Она спросила почему-то с грустью:
- А у вас их было много?
- Думаю, что в мои годы их набралось уже немало. - И он весело
спросил: - Ведь я же не какое-нибудь чудовище?
Но развеселить ее он не мог.
- Нет, я вернусь. Они хотят, чтобы я приходила. Им надо тотчас же
знать, когда к вам начнет возвращаться память.
- Еще бы. Вы единственный след к моему прошлому, который у них
есть. Но разве я должен оставаться здесь, пока я все не вспомню?
- Вам же будет трудно там, за этими стенами, ничего не помня.
- Почему? Для меня найдется уйма работы. Если меня не возьмут в
армию, я могу поступить на оборонный завод.
- Неужели вам снова хочется в это пекло?
- Тут так мирно и красиво. Но, в конце концов, это просто отпуск.
Надо приносить какую-то пользу. - И он стал развивать свою мысль: -
Конечно, мне было бы куда легче, если бы я знал, кем я был и что умею
делать, Не может быть, чтобы я был богатым бездельником. В моей семье
не водилось таких денег. - Он внимательно смотрел на нее, пытаясь
отгадать свою былую профессию. - Разве я могу быть в чем-то уверен?
Адвокатура? Скажите, Анна, я был юристом? Почему-то мне в это не
верится! Не представляю себя в парике, отправляющим какого-нибудь
беднягу на виселицу,
- Нет, - сказала Анна.
- Я никогда не хотел быть юристом. Я хотел быть путешественником,
исследователем, но это вряд ли сбылось. Даже несмотря на бороду. Они
утверждают, будто у меня и раньше была борода. Медицина? Нет, мне
никогда не хотелось лечить. Слишком много видишь мучений. Ненавижу,
когда кто-нибудь страдает. - У него снова началось легкое
головокружение. - Я просто заболевал, мне становилось дурно, когда
слышал, что кто-то страдает. Помню... что-то было с крысой.

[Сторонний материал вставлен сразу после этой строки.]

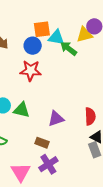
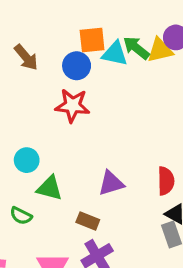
green arrow: (68, 48) -> (136, 48), moved
green triangle: (22, 110) -> (49, 188), moved

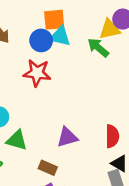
green arrow: (136, 48) -> (98, 48), moved
cyan triangle: (115, 54) -> (60, 36), moved

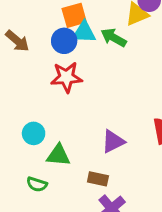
green arrow: (98, 48) -> (114, 38), moved

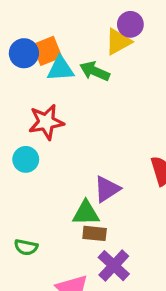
blue circle: (64, 41) -> (24, 53), moved
cyan circle: (34, 133) -> (26, 159), moved
green triangle: (58, 155) -> (86, 213), moved

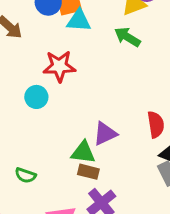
green arrow: (95, 71) -> (127, 37), moved

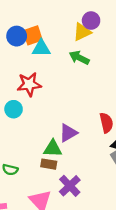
brown rectangle: (88, 172) -> (49, 164), moved

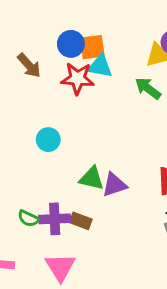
red star: (29, 84) -> (78, 78), moved
green triangle: (53, 149) -> (92, 178), moved
purple cross: (70, 186) -> (55, 219), moved, turned 30

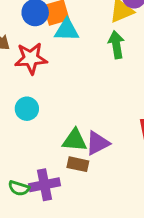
red star: (78, 78) -> (31, 58), moved
green arrow: (148, 88) -> (116, 45), turned 52
brown rectangle: (81, 221) -> (78, 164), moved

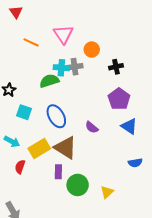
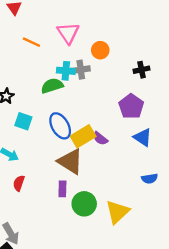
black cross: (116, 67) -> (142, 70), moved
yellow rectangle: (39, 149) -> (83, 136), moved
yellow triangle: (107, 192) -> (117, 212), size x1.6

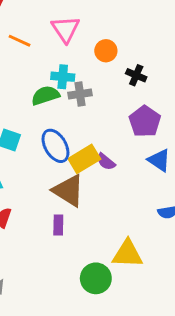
gray cross: (81, 70) -> (80, 94), moved
black cross: (142, 70) -> (136, 75), moved, turned 35
green circle: (84, 204) -> (96, 278), moved
yellow triangle: (117, 212) -> (127, 254), turned 45

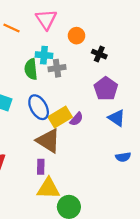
green semicircle: (45, 95) -> (31, 69), turned -78
purple semicircle: (106, 162) -> (76, 119), turned -88
yellow triangle: (127, 254) -> (48, 188), moved

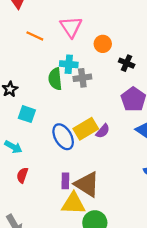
blue ellipse: (39, 107) -> (63, 137), moved
brown triangle: (48, 141) -> (87, 184), moved

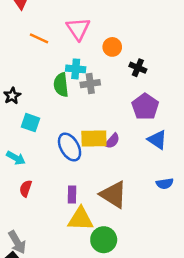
yellow rectangle: (86, 129) -> (94, 138), turned 30
brown triangle: (87, 184) -> (113, 195), moved

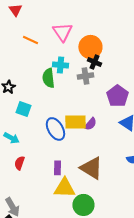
orange circle: (112, 47) -> (90, 47), size x1.5
black cross: (138, 68) -> (94, 62), moved
gray cross: (90, 84) -> (85, 76), moved

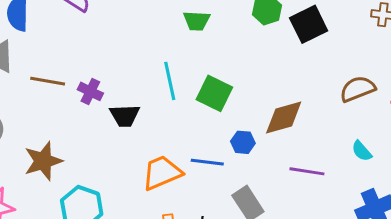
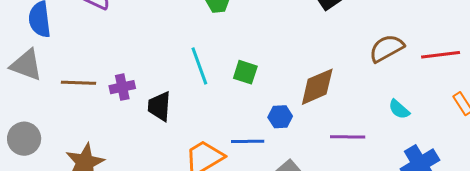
purple cross: (90, 91) -> (122, 87), turned -30
green square: (214, 93) -> (245, 72), size x0.7
black trapezoid: (125, 116) -> (159, 106), turned 104

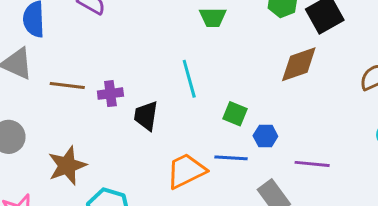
green square: (245, 72) -> (235, 114), moved
brown diamond: (317, 87) -> (299, 64), moved
purple line: (348, 137) -> (312, 164), moved

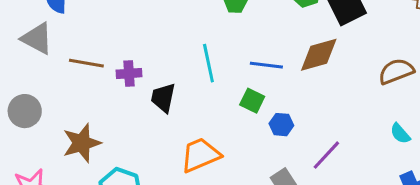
blue line: (231, 158) -> (266, 65), moved
purple line: (312, 164) -> (326, 155), turned -56

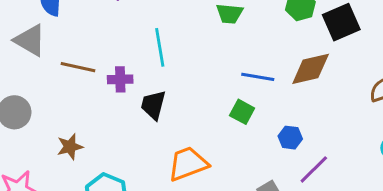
cyan line: (208, 63) -> (160, 47), moved
blue hexagon: (281, 125) -> (290, 138), moved
brown star: (82, 143) -> (70, 147), size x0.7

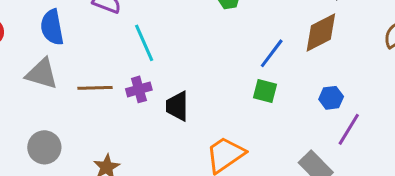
cyan line: (160, 47) -> (144, 43), moved
blue line: (258, 77) -> (272, 53), turned -48
blue hexagon: (290, 138) -> (331, 98), moved

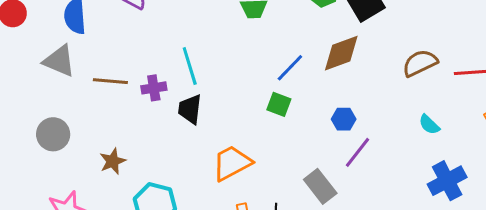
cyan line: (144, 43) -> (190, 66), moved

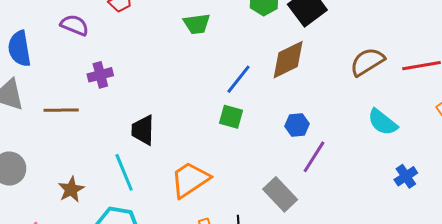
cyan line: (190, 66) -> (124, 172), moved
purple cross: (154, 88) -> (100, 75), moved
cyan semicircle: (429, 125) -> (383, 122), size x1.4
blue cross: (447, 181) -> (406, 176), size x0.6

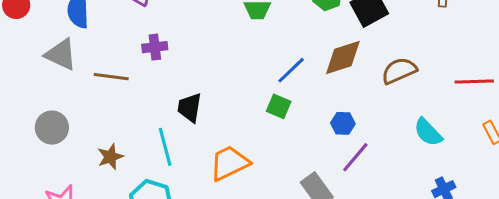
brown semicircle: (367, 62) -> (399, 71), moved

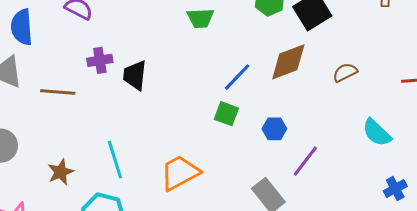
brown semicircle: (399, 71) -> (345, 72), size x0.7
black trapezoid: (190, 108) -> (135, 75), moved
blue hexagon: (343, 123) -> (274, 129), moved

- Не насилуйте себя, - сказала она. - Напряжение вам вредно. Куда
вы торопитесь?
- Да нет, это ведь ни к чему не относится. Я был тогда ребенком. О
чем бишь я? Медицина... коммерция... Мне не хотелось бы вдруг
вспомнить, что я был директором универмага. Что-то меня это тоже не
греет. Мне никогда не хотелось быть богатым. Кажется, я просто
хотел... достойно жить.
Длительное напряжение ума вызывало у него головную боль.
Но кое-что он все равно должен вспомнить. Можно вернуть в небытие
былую дружбу и вражду, но, если он хочет под конец жизни что-то
совершить, ему надо знать, на что он способен. Он поглядел на свою
руку, согнул и разогнул кулак - рука не выглядела трудовой.
- Люди не всегда становятся тем, чем мечтают стать, - сказала Анна.
- Конечно нет; мальчишка всегда мечтает стать героем. Великим
путешественником. Великим писателем... Но обычно мечту и реальность
связывает тонкая нить неудачи... Мальчик, мечтавший стать богатым,
поступает на службу в банк. Отважный путешественник становится
колониальным чиновником с нищенским окладом и считает минуты до конца
рабочего дня в раскаленной конторе. Неудавшийся писатель идет работать
в грошовую газетенку... Простите, но я, оказывается, слабее, чем
думал. У меня кружится голова. Придется на сегодня прекратить... работу.
Она еще раз спросила с непонятным ему беспокойством:
- С вами здесь хорошо обращаются?
- Я их образцовый пациент, - сказал он. - Интересный случай.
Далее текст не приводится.